Seafood Lasagna II image

This super rich, Alfredo based seafood lasagna is a huge hit in our family. It takes a while to prepare, but it is well worth it!

Provided by Sara Van Noy

Categories     World Cuisine Recipes     European     Italian

Time 2h

Yield 12

Number Of Ingredients 12

1 (16 ounce) package lasagna noodles
2 tablespoons olive oil
1 clove garlic, minced
1 pound baby portobello mushrooms, sliced
2 (16 ounce) jars Alfredo-style pasta sauce
1 pound shrimp, peeled and deveined
1 pound bay scallops
1 pound imitation crabmeat, chopped
20 ounces ricotta cheese
1 egg
black pepper
6 cups shredded Italian cheese blend

Steps:

  • Preheat oven to 350 degrees F (175 degrees C).
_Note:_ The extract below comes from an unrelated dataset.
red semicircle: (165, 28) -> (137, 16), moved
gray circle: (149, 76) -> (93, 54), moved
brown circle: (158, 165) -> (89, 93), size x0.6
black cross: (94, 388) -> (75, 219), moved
Bring a large pot of lightly salted water to a boil. Add pasta and cook for 8 to 10 minutes or until al dente; drain.
  • Heat oil in a large saucepan over medium heat. Sautee garlic and mushrooms until tender. Pour in 2 jars Alfredo sauce. Stir in shrimp, scallops and crabmeat. Simmer 5 to 10 minutes, or until heated through. In a medium bowl, combine ricotta cheese, egg and pepper.
  • In a 9x13 inch baking dish, layer noodles, ricotta mixture, Alfredo mixture and shredded cheese. Repeat layers until all ingredients are used, ensuring that there is shredded cheese for the top.
  • Bake uncovered in preheated oven for 45 minutes. Cover, and bake 15 minutes.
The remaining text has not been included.